## Work to be completed:
Repeat the lines below exactly as written, please, from the line with "LÀM BẰNG ĐẠI HỌC GIÁ RẺ TẠI TPHCM" to the line with "durchgestylter Blog, sondern wir berichten", both lines included, and no others.

Dataset entries:
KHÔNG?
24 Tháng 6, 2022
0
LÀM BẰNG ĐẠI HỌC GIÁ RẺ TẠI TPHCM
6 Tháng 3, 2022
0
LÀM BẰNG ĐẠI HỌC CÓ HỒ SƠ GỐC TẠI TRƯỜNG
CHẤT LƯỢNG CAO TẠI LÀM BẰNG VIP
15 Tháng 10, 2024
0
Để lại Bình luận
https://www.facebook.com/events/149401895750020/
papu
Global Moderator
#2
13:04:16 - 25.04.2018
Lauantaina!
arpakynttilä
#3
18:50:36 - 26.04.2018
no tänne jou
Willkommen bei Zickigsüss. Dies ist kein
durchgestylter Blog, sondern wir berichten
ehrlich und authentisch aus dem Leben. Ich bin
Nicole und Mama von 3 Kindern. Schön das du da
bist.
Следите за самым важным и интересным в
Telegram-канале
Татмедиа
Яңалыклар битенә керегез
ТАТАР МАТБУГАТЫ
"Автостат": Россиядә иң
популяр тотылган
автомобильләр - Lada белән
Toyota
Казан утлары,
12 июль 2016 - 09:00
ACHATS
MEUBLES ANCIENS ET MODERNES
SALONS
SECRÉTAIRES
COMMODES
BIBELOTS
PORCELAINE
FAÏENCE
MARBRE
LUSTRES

...

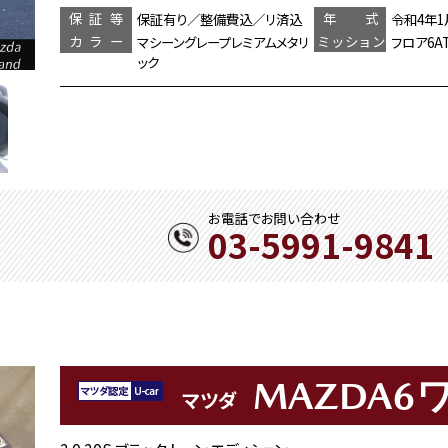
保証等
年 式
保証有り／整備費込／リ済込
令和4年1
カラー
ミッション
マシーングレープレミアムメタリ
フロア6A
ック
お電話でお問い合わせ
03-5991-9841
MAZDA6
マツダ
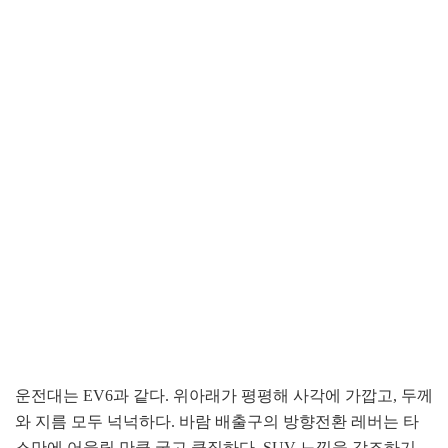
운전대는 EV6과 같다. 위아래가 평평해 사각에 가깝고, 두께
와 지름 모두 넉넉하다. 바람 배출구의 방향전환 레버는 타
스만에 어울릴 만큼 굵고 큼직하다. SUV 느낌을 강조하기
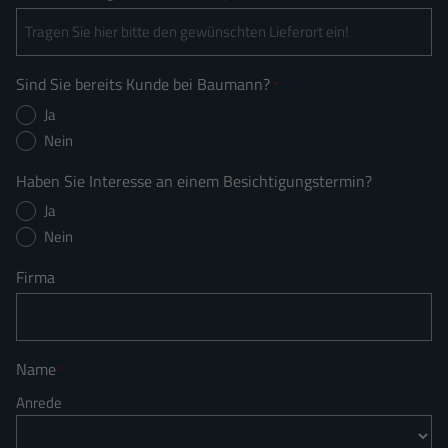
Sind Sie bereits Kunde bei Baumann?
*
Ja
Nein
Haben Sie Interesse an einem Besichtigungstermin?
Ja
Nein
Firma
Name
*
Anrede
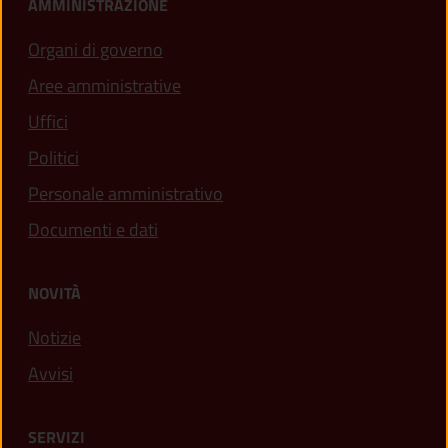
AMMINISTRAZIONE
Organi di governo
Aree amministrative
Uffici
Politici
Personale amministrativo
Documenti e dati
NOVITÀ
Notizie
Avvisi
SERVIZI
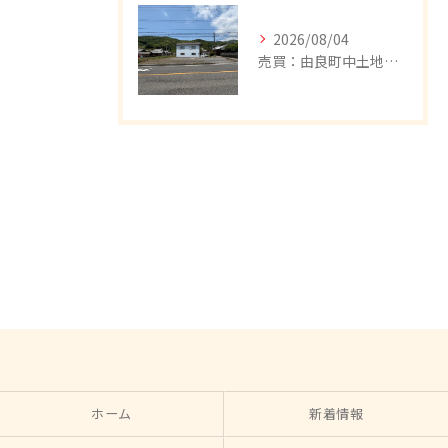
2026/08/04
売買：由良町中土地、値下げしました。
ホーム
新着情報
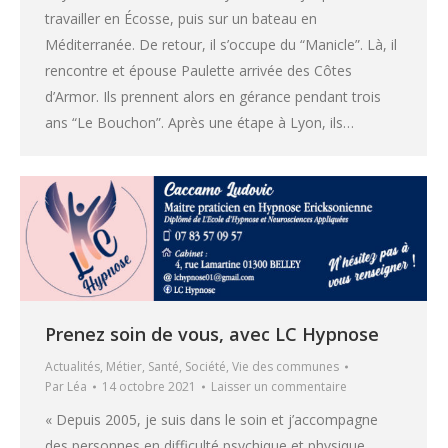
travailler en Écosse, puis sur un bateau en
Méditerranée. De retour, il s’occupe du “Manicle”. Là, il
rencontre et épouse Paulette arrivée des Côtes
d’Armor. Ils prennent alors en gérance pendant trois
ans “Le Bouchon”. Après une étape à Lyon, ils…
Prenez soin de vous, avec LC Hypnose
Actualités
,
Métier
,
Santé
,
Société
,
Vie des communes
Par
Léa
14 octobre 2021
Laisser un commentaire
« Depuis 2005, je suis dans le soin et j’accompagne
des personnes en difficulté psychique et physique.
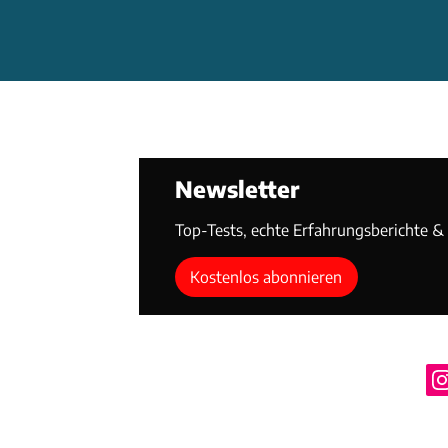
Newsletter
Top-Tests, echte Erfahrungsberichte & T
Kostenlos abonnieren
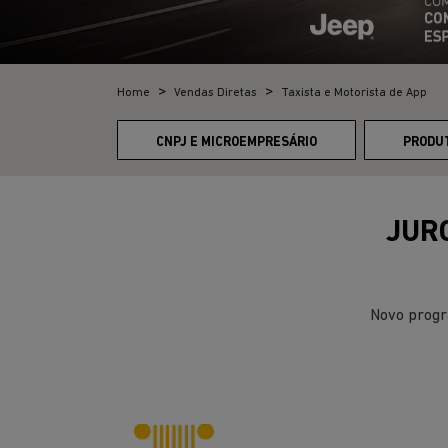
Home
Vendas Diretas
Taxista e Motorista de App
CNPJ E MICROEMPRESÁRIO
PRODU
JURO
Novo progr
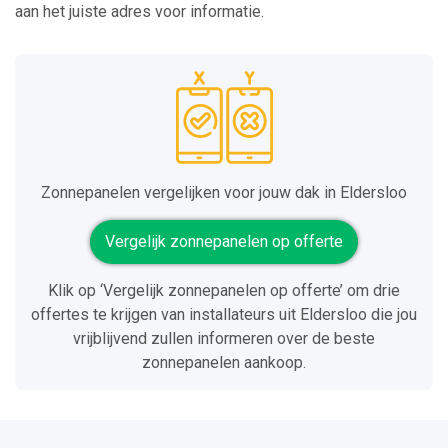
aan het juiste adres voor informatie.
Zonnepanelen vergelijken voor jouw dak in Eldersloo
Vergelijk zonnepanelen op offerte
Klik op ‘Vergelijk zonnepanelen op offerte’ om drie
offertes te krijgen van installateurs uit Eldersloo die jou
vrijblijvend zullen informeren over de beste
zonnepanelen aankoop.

## Written response:
LÀM BẰNG ĐẠI HỌC GIÁ RẺ TẠI TPHCM
6 Tháng 3, 2022
0
LÀM BẰNG ĐẠI HỌC CÓ HỒ SƠ GỐC TẠI TRƯỜNG
CHẤT LƯỢNG CAO TẠI LÀM BẰNG VIP
15 Tháng 10, 2024
0
Để lại Bình luận
https://www.facebook.com/events/149401895750020/
papu
Global Moderator
#2
13:04:16 - 25.04.2018
Lauantaina!
arpakynttilä
#3
18:50:36 - 26.04.2018
no tänne jou
Willkommen bei Zickigsüss. Dies ist kein
durchgestylter Blog, sondern wir berichten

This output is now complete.